Venture for America (VFA) is an organization working to funnel the best and brightest college graduates toward American start-up companies in cities with struggling economies. Its ultimate goal is to immerse talented graduates into the world of start-up companies and encourage them to become socialized and mobilized entrepreneurs, while also assisting start-up companies survive in the rocky economy.
VFA sent its inaugural class of 40 fellows to work in start-ups in Detroit, Cincinnati, Las Vegas, New Orleans and Providence. This year, VFA is working to expand by recruiting 80 to 100 fellows and adding companies from cities like Baltimore, Cleveland, and New Haven to their program.
Wilner, a business administration and mathematics double major, is the first W&L student selected for a fellowship. “Venture for America provides people like me with the opportunity to work at a start-up company, which is usually a very risky thing,” said Wilner
Wilner also explained that, as a VFA fellow, if a start-up company were to go under for some reason, the fellows working for that company would then be moved to another company.

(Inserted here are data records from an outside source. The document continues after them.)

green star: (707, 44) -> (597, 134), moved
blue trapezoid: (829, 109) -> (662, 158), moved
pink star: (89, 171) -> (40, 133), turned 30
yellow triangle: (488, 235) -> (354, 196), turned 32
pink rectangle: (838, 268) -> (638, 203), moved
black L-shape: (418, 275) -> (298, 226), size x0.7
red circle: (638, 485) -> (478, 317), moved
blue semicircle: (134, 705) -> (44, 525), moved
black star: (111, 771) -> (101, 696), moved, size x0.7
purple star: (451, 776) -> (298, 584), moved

“It’s that kind of that security that enables people to go for it and immerse themselves in the start-up culture,” said Wilner.

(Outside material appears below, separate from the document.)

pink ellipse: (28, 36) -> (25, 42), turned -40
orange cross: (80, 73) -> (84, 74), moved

Although Wilner always knew he would do something in the business field, he said his interest in entrepreneurship was first sparked two summers ago at an internship he had with a Baltimore venture capital firm.
Last summer, Wilner worked for J.P. Morgan and although he believes it was a good experience, he said he knew after a few weeks that the banking industry was not for him.

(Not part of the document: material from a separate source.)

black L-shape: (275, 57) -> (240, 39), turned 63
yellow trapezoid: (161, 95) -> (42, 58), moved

“I think a lot of business students are pushed in the banking direction without knowing what else there is out there,” said Wilner. “I was fortunate enough to take a step back and have a moment of clarity and realize I definitely belonged in more of an entrepreneurial field.”
Wilner said he values his time at J.P. Morgan because he first heard about VFA from a friend while interning there.
“One thing that influenced me to become involved with Venture for America was the idea of being a part of something that was bigger than ‘I’m gonna get mine’,” said Wilner. “It’s almost patriotic in a sense.”
Jeffrey Shay, the Johnson Professor of Entreneurship and Leadership at W&L, was not surprised at Wilner's selection for the fellowship.
“I'm glad that Mike's tenacity to find a truly entrepreneurial opportunity paid off, and it's no surprise that VFA saw the same desirable characteristics and skills that Mike demonstrates on a daily basis, ” said Shay.
When he graduates in May, Wilner will enter the Venture Fellow Training Camp where he will meet with seasoned investors and entrepreneurs and learn more about the business world in general.
Once in the program, Wilner and the other Fellows are matched with and apply to work at the various companies that partner with VFA. Each fellow is eventually placed depending on which company best aligns with the fellow’s background, skills and experience. While at the training camp, Wilner and the other fellows will assist real businesses in order to gain practical skills to use during their fellowships.
By the conclusion of the training camp Wilner along with the other fellows will be assigned to the start-up company for the next two years. The fellows will also be assigned mentors to advise them throughout their fellowships.
“Hopefully, after the two years of the fellowship I’ll be trying to start my own company,” said Wilner about his future plans.
Applications to become a VFA fellow are still available on the organization's website and due by Feb. 18. VFA will hold an information session at Washington and Lee on Jan. 31 at 6 p.m. in Elrod Commons 345.